BRIEF:
Of all the lines in the records below, copy only those that contain the string "default".

═════ INPUT MATERIAL

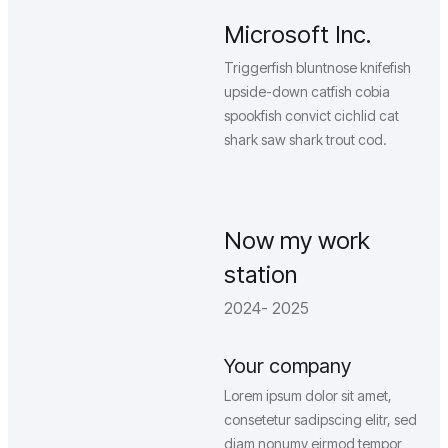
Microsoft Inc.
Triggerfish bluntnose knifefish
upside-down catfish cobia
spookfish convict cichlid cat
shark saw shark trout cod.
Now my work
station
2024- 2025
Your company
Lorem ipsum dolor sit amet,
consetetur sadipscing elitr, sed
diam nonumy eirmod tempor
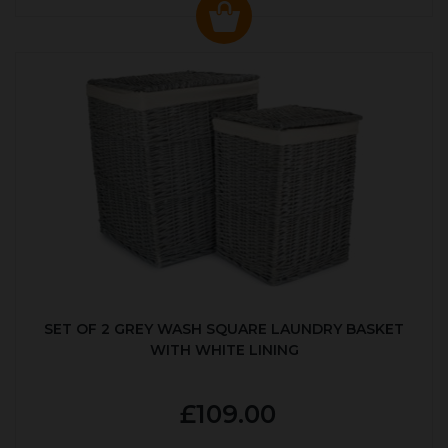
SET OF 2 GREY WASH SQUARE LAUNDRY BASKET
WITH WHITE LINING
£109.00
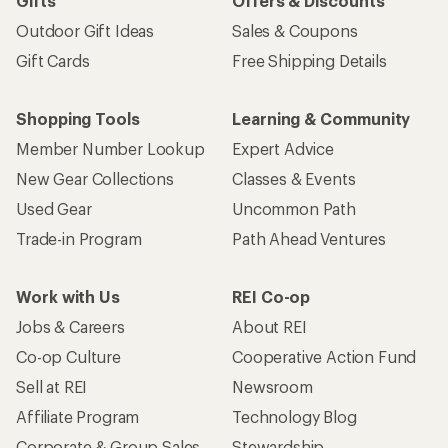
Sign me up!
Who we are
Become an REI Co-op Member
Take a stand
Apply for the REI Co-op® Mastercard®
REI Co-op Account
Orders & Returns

══════════
═════ INPUT MATERIAL

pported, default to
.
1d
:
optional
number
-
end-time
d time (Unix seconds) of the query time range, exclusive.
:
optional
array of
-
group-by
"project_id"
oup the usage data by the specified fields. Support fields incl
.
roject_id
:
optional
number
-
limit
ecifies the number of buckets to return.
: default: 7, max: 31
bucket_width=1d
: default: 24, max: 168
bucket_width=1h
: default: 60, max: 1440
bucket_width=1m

══════════

SOLVED EXERCISE:
pported, default to
: default: 7, max: 31
: default: 24, max: 168
: default: 60, max: 1440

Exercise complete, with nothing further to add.